The study, published in the journal Nature Communications, demonstrates how the virus can evolve distinctly in different cell types, and adapt its immunity, in the same infected host.
The researchers studied the function of a tailor-made pocket in the spike protein of SARS-CoV-2 in the infection cycle of the virus.
The pocket in the spike protein, which the virus uses to enter and infect cells, played a critical role in viral infectivity, they said.
“A never-ending series of variants have completely replaced the original virus to date, with Omicron and Omicron 2 (a sub-variant) dominating worldwide,” said Professor Imre Berger from the University of Bristol.
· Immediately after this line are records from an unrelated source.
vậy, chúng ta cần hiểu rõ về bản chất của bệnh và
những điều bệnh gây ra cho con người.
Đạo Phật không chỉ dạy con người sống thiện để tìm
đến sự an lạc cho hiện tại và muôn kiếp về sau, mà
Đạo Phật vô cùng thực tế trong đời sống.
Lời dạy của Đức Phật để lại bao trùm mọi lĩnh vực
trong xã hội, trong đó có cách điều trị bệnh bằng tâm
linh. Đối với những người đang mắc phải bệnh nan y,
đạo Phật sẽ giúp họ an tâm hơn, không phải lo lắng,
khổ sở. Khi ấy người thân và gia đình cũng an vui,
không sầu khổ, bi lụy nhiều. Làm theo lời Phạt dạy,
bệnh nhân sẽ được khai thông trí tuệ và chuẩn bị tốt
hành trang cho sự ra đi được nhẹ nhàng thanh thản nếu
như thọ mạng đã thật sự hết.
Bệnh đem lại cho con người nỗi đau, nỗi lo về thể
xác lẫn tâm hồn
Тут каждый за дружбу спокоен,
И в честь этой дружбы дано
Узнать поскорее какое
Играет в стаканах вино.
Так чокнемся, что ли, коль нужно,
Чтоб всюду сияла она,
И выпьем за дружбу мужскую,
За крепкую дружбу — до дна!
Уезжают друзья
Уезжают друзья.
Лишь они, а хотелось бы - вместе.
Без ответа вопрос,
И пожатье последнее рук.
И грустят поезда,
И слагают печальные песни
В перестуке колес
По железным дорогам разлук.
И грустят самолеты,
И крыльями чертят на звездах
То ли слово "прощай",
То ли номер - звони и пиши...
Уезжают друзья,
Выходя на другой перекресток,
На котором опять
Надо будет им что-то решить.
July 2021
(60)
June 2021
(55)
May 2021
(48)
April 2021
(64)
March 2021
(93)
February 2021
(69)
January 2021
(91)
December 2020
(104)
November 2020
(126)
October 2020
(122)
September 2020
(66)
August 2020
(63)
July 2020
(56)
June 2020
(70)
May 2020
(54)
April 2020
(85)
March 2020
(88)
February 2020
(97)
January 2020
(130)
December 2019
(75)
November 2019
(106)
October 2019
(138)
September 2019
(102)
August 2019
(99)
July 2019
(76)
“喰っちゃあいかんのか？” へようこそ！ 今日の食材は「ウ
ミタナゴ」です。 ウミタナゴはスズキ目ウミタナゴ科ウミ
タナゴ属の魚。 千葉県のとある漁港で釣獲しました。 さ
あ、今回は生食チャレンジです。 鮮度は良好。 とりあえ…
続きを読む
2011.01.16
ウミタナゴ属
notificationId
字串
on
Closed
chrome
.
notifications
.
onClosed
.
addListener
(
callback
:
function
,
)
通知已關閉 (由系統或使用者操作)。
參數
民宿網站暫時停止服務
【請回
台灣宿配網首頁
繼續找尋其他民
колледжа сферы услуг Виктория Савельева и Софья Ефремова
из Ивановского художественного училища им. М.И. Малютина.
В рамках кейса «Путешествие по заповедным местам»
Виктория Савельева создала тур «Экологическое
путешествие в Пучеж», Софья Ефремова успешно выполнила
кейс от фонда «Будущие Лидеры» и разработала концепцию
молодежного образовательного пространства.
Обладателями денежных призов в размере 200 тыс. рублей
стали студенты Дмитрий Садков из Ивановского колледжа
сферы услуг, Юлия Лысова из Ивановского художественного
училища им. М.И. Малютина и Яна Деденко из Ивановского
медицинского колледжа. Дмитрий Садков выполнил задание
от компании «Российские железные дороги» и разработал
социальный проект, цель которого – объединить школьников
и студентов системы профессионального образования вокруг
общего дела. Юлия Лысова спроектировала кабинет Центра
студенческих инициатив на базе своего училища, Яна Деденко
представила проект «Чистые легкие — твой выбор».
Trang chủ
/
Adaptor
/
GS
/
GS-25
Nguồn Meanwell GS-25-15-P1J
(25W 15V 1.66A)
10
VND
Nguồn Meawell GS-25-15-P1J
“We analyzed an early variant discovered in Bristol, BrisDelta. It had changed shape from the original virus, but the pocket we discovered was there, unchanged,” Berger said.
The researchers noted that BrisDelta occurs as a small subpopulation in samples taken from patients, but appears to infect certain cell types better than the virus that dominated the first wave of infections.
“Our results showed that one can have several different virus variants in one’s body,” said Kapil Gupta, lead author of the BrisDelta study.
“Some of these variants can use kidney or spleen cells as a hiding place, while the body is busy defending itself against the dominant virus type. This could make it difficult for infected patients to clear SARS-CoV entirely. -2,” Gupta says.
The team applied state-of-the-art synthetic biology techniques, advanced imaging and cloud computing to decipher the viral mechanisms at work.
To understand the function of the pocket, the scientists constructed synthetic SARS-CoV-2 virions in the test tube, which are mimics of the virus but have a major advantage in that they are safe, as they do not not grow in human cells.
Thanks to these artificial virions, the researchers were able to study the exact mechanism of the pocket in the viral infection.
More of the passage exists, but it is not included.